━━ Records for processing
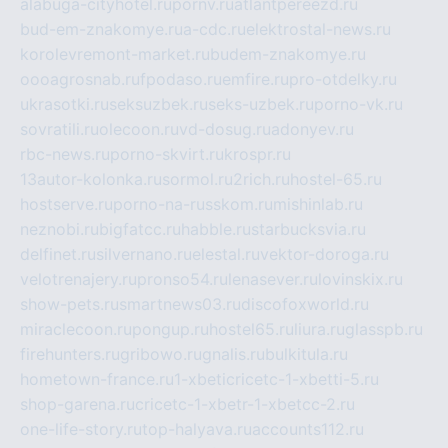
alabuga-cityhotel.ru
pornv.ru
atlantpereezd.ru
bud-em-znakomye.ru
a-cdc.ru
elektrostal-news.ru
korolevremont-market.ru
budem-znakomye.ru
oooagrosnab.ru
fpodaso.ru
emfire.ru
pro-otdelky.ru
ukrasotki.ru
seksuzbek.ru
seks-uzbek.ru
porno-vk.ru
sovratili.ru
olecoon.ru
vd-dosug.ru
adonyev.ru
rbc-news.ru
porno-skvirt.ru
krospr.ru
13autor-kolonka.ru
sormol.ru
2rich.ru
hostel-65.ru
hostserve.ru
porno-na-russkom.ru
mishinlab.ru
neznobi.ru
bigfatcc.ru
habble.ru
starbucksvia.ru
delfinet.ru
silvernano.ru
elestal.ru
vektor-doroga.ru
velotrenajery.ru
pronso54.ru
lenasever.ru
lovinskix.ru
show-pets.ru
smartnews03.ru
discofoxworld.ru
miraclecoon.ru
pongup.ru
hostel65.ru
liura.ru
glasspb.ru
firehunters.ru
gribowo.ru
gnalis.ru
bulkitula.ru
hometown-france.ru
1-xbeticricetc-1-xbetti-5.ru
shop-garena.ru
cricetc-1-xbetr-1-xbetcc-2.ru
one-life-story.ru
top-halyava.ru
accounts112.ru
━━━━
Try it. Your reply should consist of the data, transcribed exactly, and should hold no pictures.

Exercise solution.
alabuga-cityhotel.ru
pornv.ru
atlantpereezd.ru
bud-em-znakomye.ru
a-cdc.ru
elektrostal-news.ru
korolevremont-market.ru
budem-znakomye.ru
oooagrosnab.ru
fpodaso.ru
emfire.ru
pro-otdelky.ru
ukrasotki.ru
seksuzbek.ru
seks-uzbek.ru
porno-vk.ru
sovratili.ru
olecoon.ru
vd-dosug.ru
adonyev.ru
rbc-news.ru
porno-skvirt.ru
krospr.ru
13autor-kolonka.ru
sormol.ru
2rich.ru
hostel-65.ru
hostserve.ru
porno-na-russkom.ru
mishinlab.ru
neznobi.ru
bigfatcc.ru
habble.ru
starbucksvia.ru
delfinet.ru
silvernano.ru
elestal.ru
vektor-doroga.ru
velotrenajery.ru
pronso54.ru
lenasever.ru
lovinskix.ru
show-pets.ru
smartnews03.ru
discofoxworld.ru
miraclecoon.ru
pongup.ru
hostel65.ru
liura.ru
glasspb.ru
firehunters.ru
gribowo.ru
gnalis.ru
bulkitula.ru
hometown-france.ru
1-xbeticricetc-1-xbetti-5.ru
shop-garena.ru
cricetc-1-xbetr-1-xbetcc-2.ru
one-life-story.ru
top-halyava.ru
accounts112.ru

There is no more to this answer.